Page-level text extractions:
--- --- ---
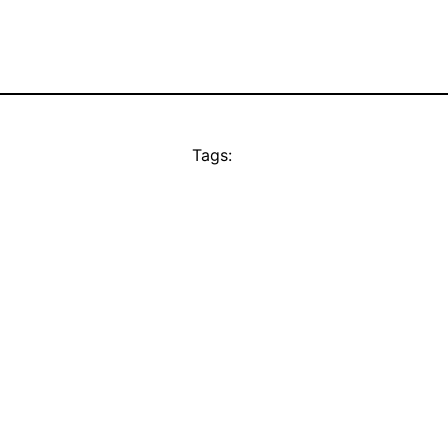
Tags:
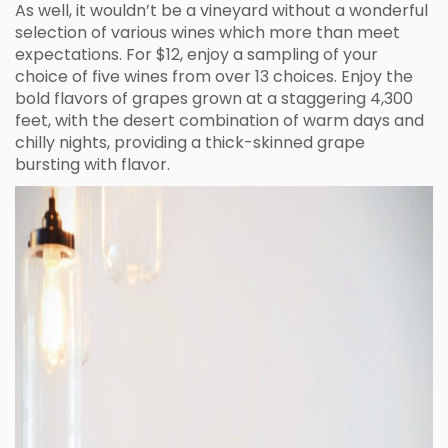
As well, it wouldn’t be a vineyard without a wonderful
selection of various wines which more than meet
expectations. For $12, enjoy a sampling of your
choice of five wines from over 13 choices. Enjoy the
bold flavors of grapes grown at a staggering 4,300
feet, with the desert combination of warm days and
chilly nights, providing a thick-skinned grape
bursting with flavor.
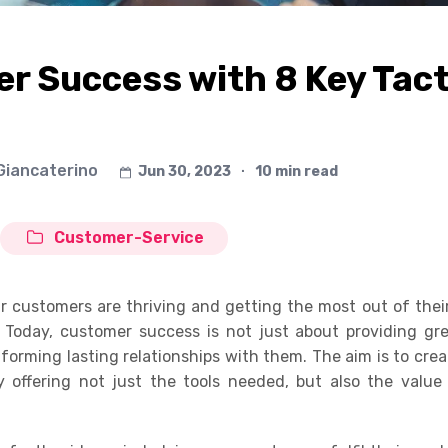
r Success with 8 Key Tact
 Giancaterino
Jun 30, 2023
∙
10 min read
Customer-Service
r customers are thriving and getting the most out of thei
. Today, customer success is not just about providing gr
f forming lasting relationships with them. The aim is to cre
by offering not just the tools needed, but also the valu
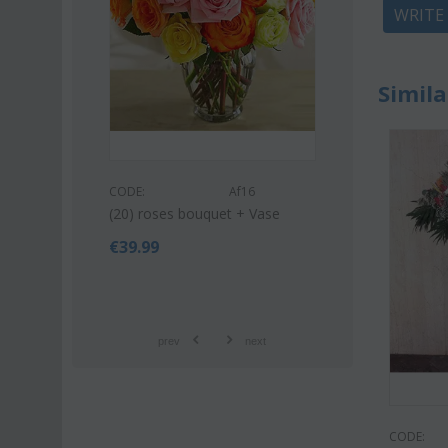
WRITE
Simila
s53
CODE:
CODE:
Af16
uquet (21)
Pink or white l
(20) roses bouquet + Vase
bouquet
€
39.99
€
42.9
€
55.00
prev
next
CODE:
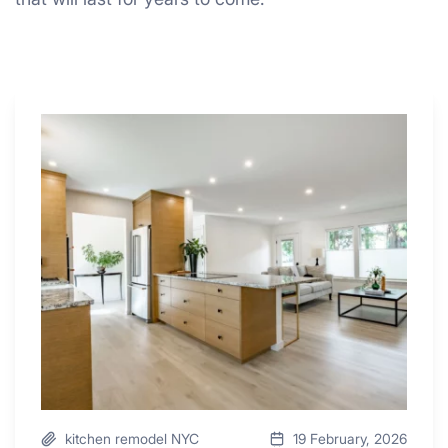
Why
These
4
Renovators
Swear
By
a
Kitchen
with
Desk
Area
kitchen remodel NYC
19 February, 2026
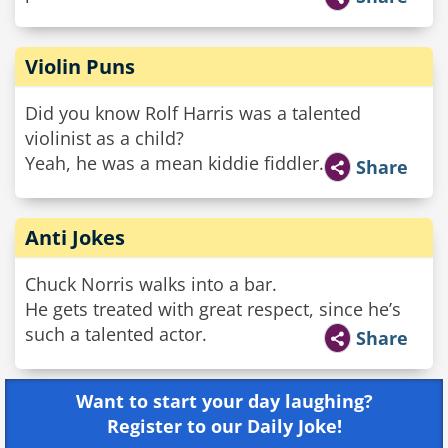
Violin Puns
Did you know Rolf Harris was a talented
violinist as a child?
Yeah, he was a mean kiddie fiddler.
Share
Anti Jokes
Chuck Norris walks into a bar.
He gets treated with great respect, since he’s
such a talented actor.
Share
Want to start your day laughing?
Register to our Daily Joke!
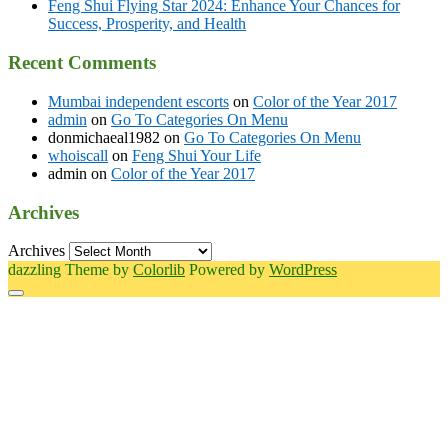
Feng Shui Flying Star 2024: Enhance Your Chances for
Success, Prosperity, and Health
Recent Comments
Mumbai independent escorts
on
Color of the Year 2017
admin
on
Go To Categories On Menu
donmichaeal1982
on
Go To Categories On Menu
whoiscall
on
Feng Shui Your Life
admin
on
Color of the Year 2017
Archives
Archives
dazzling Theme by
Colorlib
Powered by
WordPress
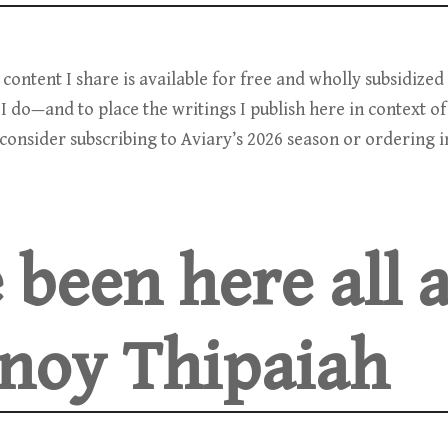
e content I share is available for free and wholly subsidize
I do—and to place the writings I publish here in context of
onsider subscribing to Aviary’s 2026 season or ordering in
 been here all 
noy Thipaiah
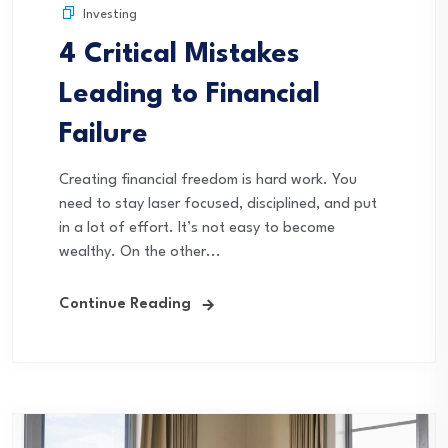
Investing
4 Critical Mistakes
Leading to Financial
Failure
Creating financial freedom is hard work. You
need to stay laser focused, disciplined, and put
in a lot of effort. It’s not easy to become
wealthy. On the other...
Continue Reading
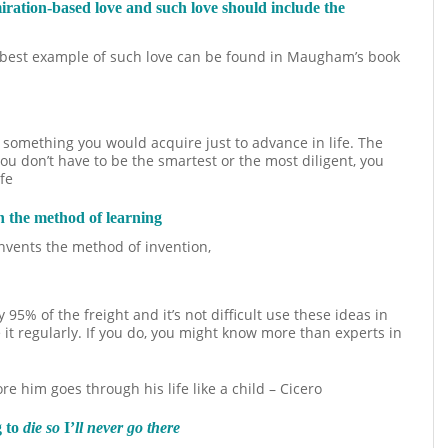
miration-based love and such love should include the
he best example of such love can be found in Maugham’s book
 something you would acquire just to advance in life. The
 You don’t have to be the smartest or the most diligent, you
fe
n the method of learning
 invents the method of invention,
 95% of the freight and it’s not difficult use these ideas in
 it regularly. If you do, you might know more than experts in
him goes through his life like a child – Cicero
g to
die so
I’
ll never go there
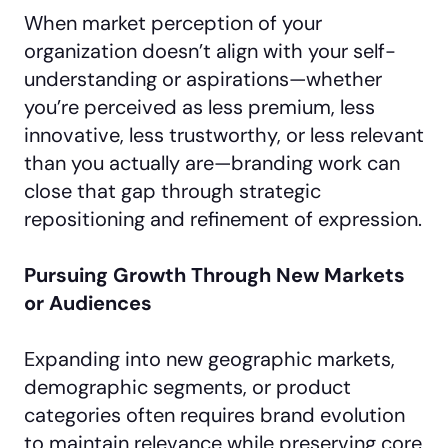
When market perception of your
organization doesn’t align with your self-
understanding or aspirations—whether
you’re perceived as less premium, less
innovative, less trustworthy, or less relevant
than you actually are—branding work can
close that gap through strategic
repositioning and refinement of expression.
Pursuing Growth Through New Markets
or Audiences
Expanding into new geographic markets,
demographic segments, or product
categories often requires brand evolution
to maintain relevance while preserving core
--- --- ---
## Try it
Going through the records above, count the lines that include the word "Shui". Give the number alone.

## Result of the task
2